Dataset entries
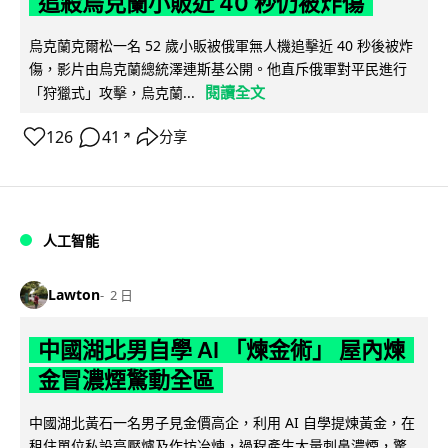
追殺烏克蘭小販近 40 秒仍被炸傷
烏克蘭克爾松一名 52 歲小販被俄軍無人機追擊近 40 秒後被炸
傷，影片由烏克蘭總統澤連斯基公開。他直斥俄軍對平民進行
閱讀全文
「狩獵式」攻擊，烏克蘭...
126
41
分享
↗
人工智能
Lawton
2 日
中國湖北男自學 AI 「煉金術」 屋內煉
金冒濃煙驚動全區
中國湖北黃石一名男子見金價高企，利用 AI 自學提煉黃金，在
租住單位私設高壓爐及作坊冶煉，過程產生大量刺鼻濃煙，驚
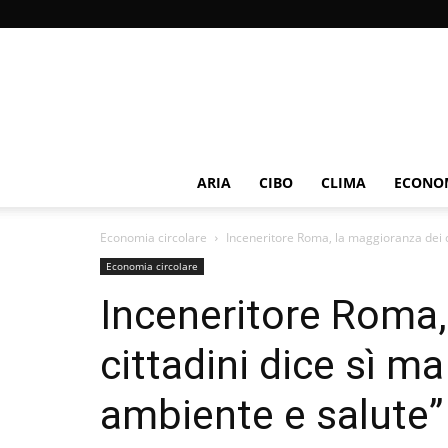
ARIA
CIBO
CLIMA
ECONOM
Economia circolare
Inceneritore Roma, la maggioranza dei ci
Economia circolare
Inceneritore Roma,
cittadini dice sì m
ambiente e salute”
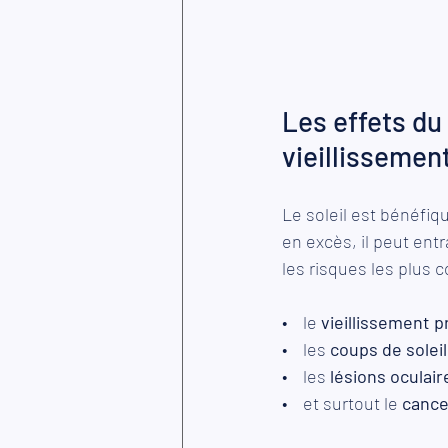
Les effets du 
vieillissemen
Le soleil est bénéfiq
en excès, il peut ent
les risques les plus 
•    le 
vieillissement 
•    les 
coups de soleil
•    les
 lésions oculair
•    et surtout le 
cance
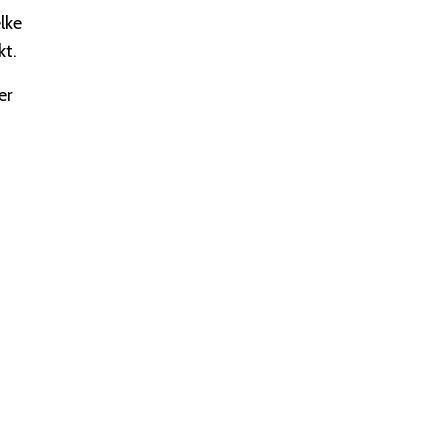
lke
kt.
er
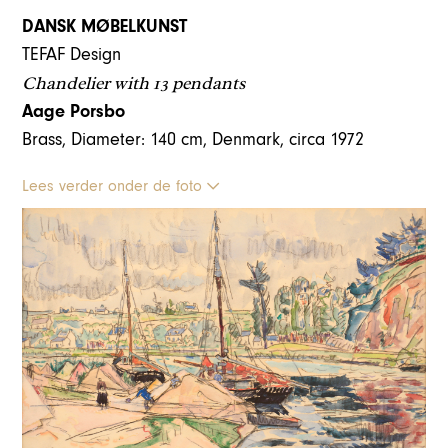
DANSK MØBELKUNST
TEFAF Design
Chandelier with 13 pendants
Aage Porsbo
Brass, Diameter: 140 cm, Denmark, circa 1972
Lees verder onder de foto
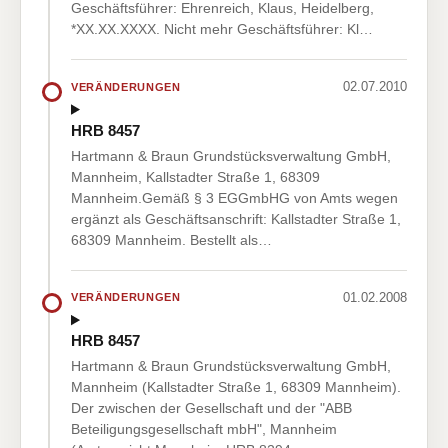
Geschäftsführer: Ehrenreich, Klaus, Heidelberg,
*XX.XX.XXXX. Nicht mehr Geschäftsführer: Kl…
02.07.2010
VERÄNDERUNGEN
HRB 8457
Hartmann & Braun Grundstücksverwaltung GmbH,
Mannheim, Kallstadter Straße 1, 68309
Mannheim.Gemäß § 3 EGGmbHG von Amts wegen
ergänzt als Geschäftsanschrift: Kallstadter Straße 1,
68309 Mannheim. Bestellt als…
01.02.2008
VERÄNDERUNGEN
HRB 8457
Hartmann & Braun Grundstücksverwaltung GmbH,
Mannheim (Kallstadter Straße 1, 68309 Mannheim).
Der zwischen der Gesellschaft und der "ABB
Beteiligungsgesellschaft mbH", Mannheim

◆ **WORK REQUIRED**
Wherever a line in the entries above holds "Geschäftsführer", copy that line.

◆ **WRITTEN RESPONSE**
Geschäftsführer: Ehrenreich, Klaus, Heidelberg,
*XX.XX.XXXX. Nicht mehr Geschäftsführer: Kl…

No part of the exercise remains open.